With most endeavors that have a financial component there's a spectrum of approaches that differ on how they assign risk. At the "low risk" end you have agreements to pay a specific amount ("we pay $100/person"), while at the "high risk" end it depends on how things go go ("everyone gets a share of the take"). Contra dance events generally go towards the low risk end: most of the time I'm playing for a fixed fee.

I've been thinking about this, though, because the dance I help run does profit sharing. The idea is, we guarantee $125/performer and then if there's profit left over after fixed expenses half of it goes to the performers. I wasn't around for the initial implementation, but I think there were probably two reasons:

  1. When a band or caller draws a big crowd that's something we'd like to encourage, and we're happy to share some of the rewards with them.

  2. How much money we have available to pay performers depends on attendance. Profit sharing means that we pay performers more, to the extent that it doesn't risk our financial health.

You don't want to go too far in the direction of sharing risk, though, because the event has most of the responsibility for attendance and is also in a better position than many of the performers to take the loss from a low-turnout dance.

While I like this system overall, a major downside is that it requires you to determine how profitable this event was before paying the performers. I mean, it's possible to just pay everyone the guarantees and sort it out later, but that means following up with people to send additional payments, which might be relatively small. So you're filling out a pretty complicated form by hand at the dance after counting the money when you'd rather be dancing.

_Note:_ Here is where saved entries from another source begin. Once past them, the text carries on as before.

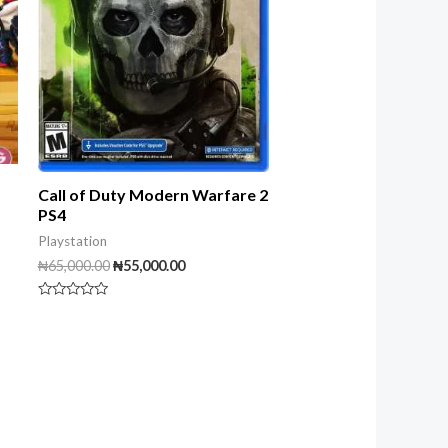
Call of Duty Modern Warfare 2
PS4
Playstation
₦
65,000.00
₦
55,000.00
Rated
0
out
of
5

Could we get similar effects without needing to compute profit in the moment? What if we use attendance instead? Here's how payments would look with a bonus of $1 for every attendee over 120:

The main places where these two systems differ is in their handling of large and small bands. With the current system a duo is much more likely to get additional money than a quartet, because fixed expenses are two performers lower. While I do play in a duo and would be tempted to say otherwise, I don't see a general reason to pay smaller bands more.

Another nice thing about this structure is that it's easy to tweak to keep the dance financially healthy. The threshold or per-person amount could change in either direction, and it's much less of a big deal than changing guarantees.

I don't know if our dance will switch to this, but if we do I'll plan to post back in a year or so with how it's gone for us.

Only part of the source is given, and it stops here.